In [2]:
import os
import sys
import json

# Ensure the project root is on the Python path so that our custom modules can be imported.
sys.path.insert(0, os.path.abspath("."))

# Import our LangChain and custom modules.
from langchain.document_loaders import DirectoryLoader
from langchain.text_splitter import RecursiveCharacterTextSplitter
from langchain.embeddings import HuggingFaceEmbeddings
from langchain.vectorstores import FAISS
from langchain.llms import HuggingFacePipeline
from langchain.chains import RetrievalQA
from transformers import pipeline

from src.utils import setup_logger, save_json



# Set up our logger.
logger = setup_logger("main_rag", level=20)
print("Current working directory:", os.getcwd())


Current working directory: /Users/rahul/Desktop/fact_check/fact-check


In [3]:

clinical_docs_dir = os.path.join("data", "Clinical Files")

#  to load clinical documents
loader = DirectoryLoader(clinical_docs_dir)
documents = loader.load()

logger.info(f"Loaded {len(documents)} clinical documents.")


CropBox missing from /Page, defaulting to MediaBox
CropBox missing from /Page, defaulting to MediaBox


2025-04-11 19:44:22,704 - main_rag - INFO - Loaded 8 clinical documents.


In [6]:
text_splitter = RecursiveCharacterTextSplitter(chunk_size=1000, chunk_overlap=200)
chunks = text_splitter.split_documents(documents)

logger.info(f"Split documents into {len(chunks)} chunks.")

2025-04-11 19:44:47,197 - main_rag - INFO - Split documents into 676 chunks.


In [7]:
embeddings = HuggingFaceEmbeddings(model_name="sentence-transformers/all-MiniLM-L6-v2")

# Create a vector store (FAISS index) from the document chunks using our embeddings.
vectorstore = FAISS.from_documents(chunks, embeddings)
logger.info("FAISS vectorstore created from document chunks.")

2025-04-11 19:44:57,106 - main_rag - INFO - FAISS vectorstore created from document chunks.


In [17]:
# from langchain.prompts import PromptTemplate

# my_prompt = PromptTemplate(
#     template="""
# You are a fact-checking assistant. Your task is to find the sentences, tables, or figures 
# in the context that best support the following claim.

# Claim: {query}

# Context:
# {context}

# Identify and return only the exact text from the context that supports the claim.
# """,
#     # The variables that will be substituted in the template
#     input_variables=["context", "query"],
# )

In [19]:

model_id = "deepseek-ai/DeepSeek-R1-Distill-Qwen-1.5B"
llm_pipeline = pipeline("text-generation", model=model_id, max_length=256, device=-1)

llm = HuggingFacePipeline(pipeline=llm_pipeline)

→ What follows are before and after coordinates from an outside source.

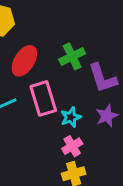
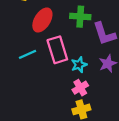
green cross: (72, 56) -> (80, 17), turned 30

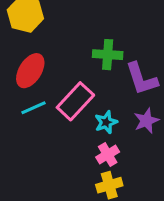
red ellipse: (42, 20) -> (30, 71), moved
pink rectangle: (57, 50) -> (75, 101), turned 60

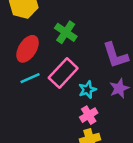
green cross: (108, 55) -> (66, 32), moved, turned 30

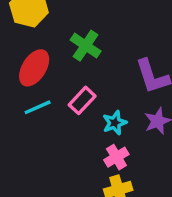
pink rectangle: (63, 73) -> (82, 100), size x0.7

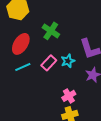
cyan star: (115, 123) -> (68, 61), moved

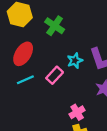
green cross: (51, 31) -> (55, 26), moved
cyan star: (68, 61) -> (75, 61), moved

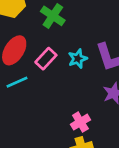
pink rectangle: (55, 75) -> (46, 59), moved

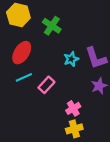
pink rectangle: (46, 59) -> (46, 85), moved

# # Define a prompt template for the RetrievalQA chain. This template instructs the model to pick out the
# # exact sentences, tables, or figures from the context that support the given claim.
# prompt_template = """
# You are a fact-checking assistant. Your task is to find the sentences, tables, or figures 
# in the context that best support the following claim.

# Claim: {query}

# Context:
# {context}

# Identify and return only the exact text from the context that supports the claim.
# """

# Create the retriever once (outside the loop) to reuse for all queries.
retriever = vectorstore.as_retriever(search_kwargs={"k": 5})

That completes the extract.